HOW TO COMPLETE THIS TASK
In the records below, the line that contains "Segment inferior vena cava." marks the start. Copy it and each line after it through the end, exactly, without pictures.

RECORDS SHOWN
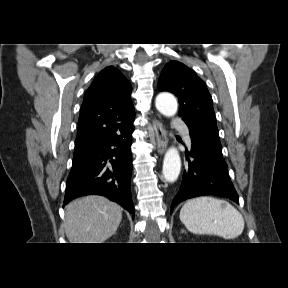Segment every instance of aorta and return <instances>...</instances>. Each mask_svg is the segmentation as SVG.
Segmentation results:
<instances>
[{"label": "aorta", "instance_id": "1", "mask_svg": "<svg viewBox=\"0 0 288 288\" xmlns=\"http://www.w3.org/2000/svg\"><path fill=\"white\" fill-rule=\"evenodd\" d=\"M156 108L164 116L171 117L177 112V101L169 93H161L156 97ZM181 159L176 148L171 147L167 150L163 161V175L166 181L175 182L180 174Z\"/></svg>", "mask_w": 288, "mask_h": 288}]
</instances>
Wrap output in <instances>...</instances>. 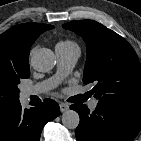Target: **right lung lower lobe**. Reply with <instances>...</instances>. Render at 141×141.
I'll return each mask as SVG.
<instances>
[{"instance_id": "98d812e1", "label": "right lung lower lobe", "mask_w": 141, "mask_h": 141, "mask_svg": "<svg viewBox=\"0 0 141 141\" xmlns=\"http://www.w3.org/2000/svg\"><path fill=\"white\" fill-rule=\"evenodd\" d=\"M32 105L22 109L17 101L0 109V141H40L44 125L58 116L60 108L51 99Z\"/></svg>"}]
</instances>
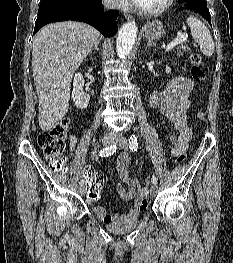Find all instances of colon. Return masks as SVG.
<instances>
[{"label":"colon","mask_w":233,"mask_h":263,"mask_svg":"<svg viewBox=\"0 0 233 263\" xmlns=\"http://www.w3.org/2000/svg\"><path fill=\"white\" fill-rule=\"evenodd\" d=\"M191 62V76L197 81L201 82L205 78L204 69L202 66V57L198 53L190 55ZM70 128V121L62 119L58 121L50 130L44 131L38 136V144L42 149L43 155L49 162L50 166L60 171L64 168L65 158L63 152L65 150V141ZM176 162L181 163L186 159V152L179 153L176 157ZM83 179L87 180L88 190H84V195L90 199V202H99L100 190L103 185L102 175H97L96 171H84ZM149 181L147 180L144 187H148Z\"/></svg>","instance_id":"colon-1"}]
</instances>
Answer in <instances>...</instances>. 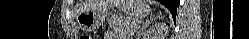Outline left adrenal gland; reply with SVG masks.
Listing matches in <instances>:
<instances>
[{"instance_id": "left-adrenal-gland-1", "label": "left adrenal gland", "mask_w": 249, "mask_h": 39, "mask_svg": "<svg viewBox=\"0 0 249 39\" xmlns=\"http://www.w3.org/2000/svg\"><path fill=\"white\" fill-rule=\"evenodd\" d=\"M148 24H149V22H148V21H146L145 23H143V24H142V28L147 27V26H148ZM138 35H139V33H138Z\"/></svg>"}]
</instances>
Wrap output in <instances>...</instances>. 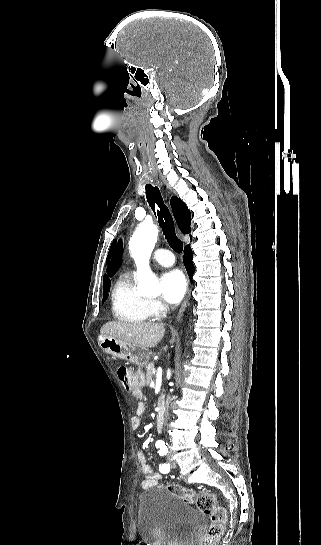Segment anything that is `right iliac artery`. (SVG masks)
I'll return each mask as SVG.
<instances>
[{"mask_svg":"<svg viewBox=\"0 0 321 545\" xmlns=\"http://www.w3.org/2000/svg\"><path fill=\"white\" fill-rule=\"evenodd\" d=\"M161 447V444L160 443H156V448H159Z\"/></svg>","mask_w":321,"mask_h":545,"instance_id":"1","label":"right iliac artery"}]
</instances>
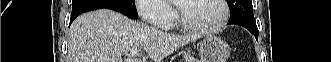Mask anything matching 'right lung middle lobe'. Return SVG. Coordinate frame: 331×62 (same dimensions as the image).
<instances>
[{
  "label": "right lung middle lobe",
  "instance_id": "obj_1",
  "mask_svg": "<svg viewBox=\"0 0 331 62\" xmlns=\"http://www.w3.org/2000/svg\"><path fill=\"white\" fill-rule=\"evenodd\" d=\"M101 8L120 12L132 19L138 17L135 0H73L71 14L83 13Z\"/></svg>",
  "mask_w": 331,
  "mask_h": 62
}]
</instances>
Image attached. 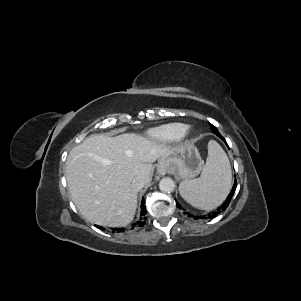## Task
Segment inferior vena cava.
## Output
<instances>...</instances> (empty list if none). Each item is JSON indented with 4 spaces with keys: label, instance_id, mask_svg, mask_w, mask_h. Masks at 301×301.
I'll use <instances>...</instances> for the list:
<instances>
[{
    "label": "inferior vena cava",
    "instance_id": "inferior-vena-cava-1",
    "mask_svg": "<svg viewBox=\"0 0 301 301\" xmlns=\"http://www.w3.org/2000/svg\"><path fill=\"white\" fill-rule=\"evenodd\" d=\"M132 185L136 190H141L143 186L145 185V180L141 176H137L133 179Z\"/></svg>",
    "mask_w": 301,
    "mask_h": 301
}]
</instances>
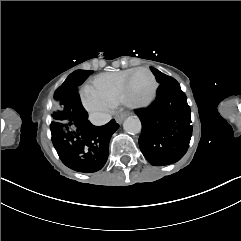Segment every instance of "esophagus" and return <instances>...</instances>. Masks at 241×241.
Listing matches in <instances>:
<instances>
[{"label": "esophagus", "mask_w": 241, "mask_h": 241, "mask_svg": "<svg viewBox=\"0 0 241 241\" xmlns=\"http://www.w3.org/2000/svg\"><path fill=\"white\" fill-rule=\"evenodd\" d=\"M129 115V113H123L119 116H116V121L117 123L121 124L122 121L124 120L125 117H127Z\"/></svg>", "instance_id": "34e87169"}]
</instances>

EXERCISE RESULT
Segment inferior vena cava.
## Output
<instances>...</instances> (empty list if none). Each item is JSON indented with 4 spaces with keys: label, instance_id, mask_svg, mask_w, mask_h. Masks at 301×301.
I'll use <instances>...</instances> for the list:
<instances>
[{
    "label": "inferior vena cava",
    "instance_id": "inferior-vena-cava-1",
    "mask_svg": "<svg viewBox=\"0 0 301 301\" xmlns=\"http://www.w3.org/2000/svg\"><path fill=\"white\" fill-rule=\"evenodd\" d=\"M132 185L136 190H141L143 186L145 185V180L141 176H137L133 179Z\"/></svg>",
    "mask_w": 301,
    "mask_h": 301
}]
</instances>
Segment every instance of "esophagus" and return <instances>...</instances>. Masks at 241×241.
Listing matches in <instances>:
<instances>
[{"label": "esophagus", "mask_w": 241, "mask_h": 241, "mask_svg": "<svg viewBox=\"0 0 241 241\" xmlns=\"http://www.w3.org/2000/svg\"><path fill=\"white\" fill-rule=\"evenodd\" d=\"M129 115V113H123L119 116H116V121L117 123L121 124L122 121L124 120L125 117H127Z\"/></svg>", "instance_id": "34e87169"}]
</instances>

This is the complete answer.